The flash point for my BPD rage came during some discussions regarding a third party advertiser. Basically, in the fall of 2009, I brokered a deal for my boss that put thousands of dollars in his pocket, and he didn’t even have to lift a finger. Trouble with the advertiser began in the spring of this year when they reported to me that they were not getting any return on their investment. Since I was the point man, I decided the most important step to resolving this problem would be to get my boss and the advertiser on the phone to talk. So, I emailed the advertiser that he could call over Easter weekend because my boss told me he would be around to take a call.

Needless to say, I later found out that the advertiser did indeed make several calls, but my boss never answered them. The advertiser wrote a frustrated email to me regarding this issue, and I of course tried to smooth things over by rescheduling the call. Again, my boss couldn’t be bothered to pick up the phone or return messages.

Then, the fuse to the cannon was lit. My boss doesn’t like email and always said “just call me, or I’ll call you if something comes up”. Now, however, he started sending me rude, disrespectful, and angry messages from his cellular phone. In short, they amounted to “you’re [me] not doing your job, you don’t deliver, and you don’t communicate” – this coming from the guy who never answers his phone.

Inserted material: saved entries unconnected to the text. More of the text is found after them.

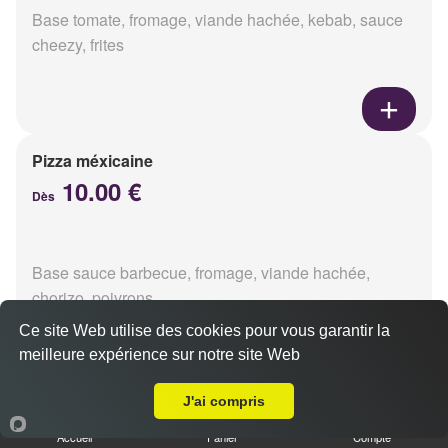
Base tomate, fromage, viande hachée, kebab, sauce
cheezy, frites
Pizza méxicaine
10.00 €
Dès
Base sauce barbecue, fromage, viande hachée,
chorizo, poivrons
Ce site Web utilise des cookies pour vous garantir la
meilleure expérience sur notre site Web
Livraison sur Reims Jamin
J'ai compris
Pizza venizia
10.00 €
Accueil
Panier
Compte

When I read these messages, I exploded. I slammed my hands on my desk and threw papers everywhere. I started cursing and felt my whole body tighten up. The real trouble came when I picked up my phone and tried to call my boss. Of course, he didn’t answer, so I left him a message, screaming at the top of my lungs that I was sick and tired of his bullshit, that he needed to up his mind about his business and stop jerking me around. The thing that tripped the switch wasn’t that he didn’t return my calls, because I was the subordinate employee and not in an authority position. What really upset me was that he used me to make a ton of money and then refused to communicate with the advertiser when things weren’t working out so well.

After I yelled, he called later on and left some threatening messages. I didn’t even bother to return the calls, because my body was literally on fire with rage. I sat down in a chair and thought about my rage as I was coming down from it. My emotions were running high. My body was full of adrenaline, my head was actually starting to hurt. I continued to yell out loud and hit things in anger.

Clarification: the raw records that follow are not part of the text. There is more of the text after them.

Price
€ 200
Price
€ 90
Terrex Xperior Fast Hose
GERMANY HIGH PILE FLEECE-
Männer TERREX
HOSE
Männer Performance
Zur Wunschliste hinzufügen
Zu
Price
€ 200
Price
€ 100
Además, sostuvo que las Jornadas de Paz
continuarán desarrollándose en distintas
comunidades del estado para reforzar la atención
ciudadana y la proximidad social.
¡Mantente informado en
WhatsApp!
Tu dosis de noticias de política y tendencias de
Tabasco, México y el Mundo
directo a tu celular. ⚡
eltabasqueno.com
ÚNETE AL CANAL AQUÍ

This behavior eventually subsided after about 2 hours, and I started to regain composure. Later that night, when we traded phone calls again, I still felt my body was in high gear, pulsing with each word I spoke. My head continued to ache and I felt as if I was in some sort of seizure.

When did all this fallout from my BPD rage subside? Well, it took about 24 hours. I literally spent one day spitting mad, went to bed mad, and woke up somewhat more normal the next day. This is why BPD rages are so dramatic and at times, scary: they literally explode like an atom bomb, and then continue to radiate outwards for hours, maybe days later. Many non-BPDs don’t understand this feeling because they’re able to be mad for an hour and then can dial their emotions back. Unfortunately, BPDs can’t do this, because we are like bags of black powder next to a big fire, just waiting to blowup.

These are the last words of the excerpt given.